He ate some lunch, and decided that he could make it down to Johnson's. He
did not bother to pack up everything. He took his precious notebooks and
his camera. At the last moment also, as if by some kind of compulsion, he
picked up the hammer, carried it to the car, and threw it in on the floor
by his feet. He drove off slowly, using his right hand as little as possible.
At Johnson's everything was quiet. He let the car roll to a stop at the
gasoline-pump. Nobody came out to fill his tank, but that was not
peculiar,, because the Johnson pump, like so many in the mountains, was
tended on a haphazard basis. He blew the horn, and waited again. After
another minute he got out, and went up the rickety steps which led to the
room serving as an informal store where campers could pick up cigarettes
and canned goods. He went in, but there was nobody there.

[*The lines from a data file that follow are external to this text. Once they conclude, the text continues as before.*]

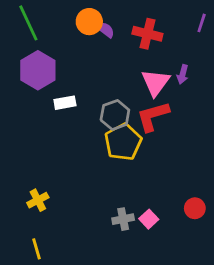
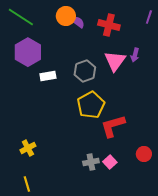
green line: (28, 23) -> (21, 17), turned -32
gray hexagon: (115, 115) -> (85, 71), moved
red L-shape: (153, 116) -> (113, 126), moved

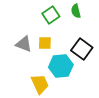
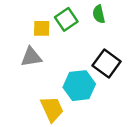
yellow square: (45, 43) -> (42, 28), moved
gray triangle: (24, 44) -> (31, 57), turned -30

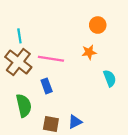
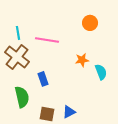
orange star: (89, 52) -> (82, 60), moved
pink line: (51, 59) -> (47, 40), moved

He had a certain sense of surprise. As often, when he had been by himself
for a while, he was not exactly sure what day it might be. Wednesday, he
thought. But it might be Tuesday or Thursday. Yet he was certain that it
was somewhere in the middle of the week, not a Sunday. On a Sunday, or even
for a whole weekend, the Johnsons might possibly shut up the store and go
somewhere on a trip of their own. They were easygoing and did not believe
too strongly in letting business interfere with pleasure. Yet they were
really dependent to a large extent upon the sales which the store made
during the fishing season; they could hardly afford to go away very long.
And if they had gone on a vacation, they would have locked the door. Still
you never could tell about these mountain people. The incident might even
be worth a paragraph in his thesis. In any case, his tank was nearly empty.
The pump was unlocked, and so he helped himself to ten gallons of gas and
with difficulty scrawled a check which he left on the counter along with a
note: "Found you all away. Took 10 gal. Ish."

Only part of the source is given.